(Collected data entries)
○ ○ ○
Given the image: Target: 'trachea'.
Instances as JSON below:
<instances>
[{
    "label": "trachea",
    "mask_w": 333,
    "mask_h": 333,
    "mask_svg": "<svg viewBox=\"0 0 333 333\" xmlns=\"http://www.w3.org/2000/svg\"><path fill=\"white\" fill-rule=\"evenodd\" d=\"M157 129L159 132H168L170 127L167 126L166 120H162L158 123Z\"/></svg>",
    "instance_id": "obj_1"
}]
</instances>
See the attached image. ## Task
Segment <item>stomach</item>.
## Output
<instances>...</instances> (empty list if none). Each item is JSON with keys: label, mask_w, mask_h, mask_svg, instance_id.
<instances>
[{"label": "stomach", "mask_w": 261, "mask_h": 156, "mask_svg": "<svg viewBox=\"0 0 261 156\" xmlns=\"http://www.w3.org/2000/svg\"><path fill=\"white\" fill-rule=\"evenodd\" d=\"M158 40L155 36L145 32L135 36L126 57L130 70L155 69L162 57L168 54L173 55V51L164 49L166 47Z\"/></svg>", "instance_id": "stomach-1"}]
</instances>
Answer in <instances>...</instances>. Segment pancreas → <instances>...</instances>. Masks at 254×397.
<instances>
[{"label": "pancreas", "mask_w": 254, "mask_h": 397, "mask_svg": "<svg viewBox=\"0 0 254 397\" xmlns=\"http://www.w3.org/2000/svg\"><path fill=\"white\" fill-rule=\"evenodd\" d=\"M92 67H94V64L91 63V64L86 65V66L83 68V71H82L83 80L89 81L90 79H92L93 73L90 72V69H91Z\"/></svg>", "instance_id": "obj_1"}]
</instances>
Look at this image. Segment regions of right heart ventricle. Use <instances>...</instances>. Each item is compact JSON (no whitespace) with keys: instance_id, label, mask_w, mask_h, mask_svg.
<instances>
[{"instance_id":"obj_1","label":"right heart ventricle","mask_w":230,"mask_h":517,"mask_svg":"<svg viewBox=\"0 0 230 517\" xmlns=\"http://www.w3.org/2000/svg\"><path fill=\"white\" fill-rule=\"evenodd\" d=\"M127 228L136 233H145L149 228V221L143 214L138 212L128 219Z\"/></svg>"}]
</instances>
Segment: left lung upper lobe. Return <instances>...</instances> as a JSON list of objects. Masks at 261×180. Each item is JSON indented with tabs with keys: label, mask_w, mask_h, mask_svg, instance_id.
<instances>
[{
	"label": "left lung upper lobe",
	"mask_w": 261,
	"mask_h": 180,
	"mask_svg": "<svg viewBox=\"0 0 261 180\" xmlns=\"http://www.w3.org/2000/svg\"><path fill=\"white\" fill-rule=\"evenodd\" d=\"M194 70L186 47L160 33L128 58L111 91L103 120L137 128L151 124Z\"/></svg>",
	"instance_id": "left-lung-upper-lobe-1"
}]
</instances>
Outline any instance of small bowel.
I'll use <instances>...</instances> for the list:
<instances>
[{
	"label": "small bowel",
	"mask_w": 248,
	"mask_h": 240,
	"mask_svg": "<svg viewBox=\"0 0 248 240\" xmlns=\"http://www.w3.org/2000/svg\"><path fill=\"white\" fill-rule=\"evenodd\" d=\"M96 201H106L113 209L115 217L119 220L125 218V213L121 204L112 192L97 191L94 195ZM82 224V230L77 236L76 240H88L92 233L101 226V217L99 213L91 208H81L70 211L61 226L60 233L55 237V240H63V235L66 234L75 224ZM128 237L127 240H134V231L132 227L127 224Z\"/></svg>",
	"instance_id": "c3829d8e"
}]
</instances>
○ ○ ○
Action item -> Reproduce each entry above exactly, keeping every word.

Answer box ->
Given the image: Target: 'trachea'.
Instances as JSON below:
<instances>
[{
    "label": "trachea",
    "mask_w": 333,
    "mask_h": 333,
    "mask_svg": "<svg viewBox=\"0 0 333 333\" xmlns=\"http://www.w3.org/2000/svg\"><path fill=\"white\" fill-rule=\"evenodd\" d=\"M157 129L159 132H168L170 127L167 126L166 120H162L158 123Z\"/></svg>",
    "instance_id": "obj_1"
}]
</instances>
See the attached image. ## Task
Segment <item>stomach</item>.
## Output
<instances>...</instances> (empty list if none). Each item is JSON with keys: label, mask_w, mask_h, mask_svg, instance_id.
<instances>
[{"label": "stomach", "mask_w": 261, "mask_h": 156, "mask_svg": "<svg viewBox=\"0 0 261 156\" xmlns=\"http://www.w3.org/2000/svg\"><path fill=\"white\" fill-rule=\"evenodd\" d=\"M158 40L155 36L145 32L135 36L126 57L130 70L155 69L162 57L168 54L173 55V51L164 49L166 47Z\"/></svg>", "instance_id": "stomach-1"}]
</instances>
Answer in <instances>...</instances>. Segment pancreas → <instances>...</instances>. Masks at 254×397.
<instances>
[{"label": "pancreas", "mask_w": 254, "mask_h": 397, "mask_svg": "<svg viewBox=\"0 0 254 397\" xmlns=\"http://www.w3.org/2000/svg\"><path fill=\"white\" fill-rule=\"evenodd\" d=\"M92 67H94V64L91 63V64L86 65V66L83 68V71H82L83 80L89 81L90 79H92L93 73L90 72V69H91Z\"/></svg>", "instance_id": "obj_1"}]
</instances>
Look at this image. Segment regions of right heart ventricle. Use <instances>...</instances>. Each item is compact JSON (no whitespace) with keys: instance_id, label, mask_w, mask_h, mask_svg.
<instances>
[{"instance_id":"obj_1","label":"right heart ventricle","mask_w":230,"mask_h":517,"mask_svg":"<svg viewBox=\"0 0 230 517\" xmlns=\"http://www.w3.org/2000/svg\"><path fill=\"white\" fill-rule=\"evenodd\" d=\"M127 228L136 233H145L149 228V221L143 214L138 212L128 219Z\"/></svg>"}]
</instances>
Segment: left lung upper lobe. Return <instances>...</instances> as a JSON list of objects. Masks at 261×180. Each item is JSON indented with tabs with keys: label, mask_w, mask_h, mask_svg, instance_id.
<instances>
[{
	"label": "left lung upper lobe",
	"mask_w": 261,
	"mask_h": 180,
	"mask_svg": "<svg viewBox=\"0 0 261 180\" xmlns=\"http://www.w3.org/2000/svg\"><path fill=\"white\" fill-rule=\"evenodd\" d=\"M194 70L186 47L160 33L128 58L111 91L103 120L137 128L151 124Z\"/></svg>",
	"instance_id": "left-lung-upper-lobe-1"
}]
</instances>
Outline any instance of small bowel.
I'll use <instances>...</instances> for the list:
<instances>
[{
	"label": "small bowel",
	"mask_w": 248,
	"mask_h": 240,
	"mask_svg": "<svg viewBox=\"0 0 248 240\" xmlns=\"http://www.w3.org/2000/svg\"><path fill=\"white\" fill-rule=\"evenodd\" d=\"M96 201H106L113 209L115 217L119 220L125 218V213L121 204L112 192L97 191L94 195ZM82 224V230L77 236L76 240H88L92 233L101 226V217L99 213L91 208H81L70 211L61 226L60 233L55 237V240H63V235L66 234L75 224ZM128 237L127 240H134V231L132 227L127 224Z\"/></svg>",
	"instance_id": "c3829d8e"
}]
</instances>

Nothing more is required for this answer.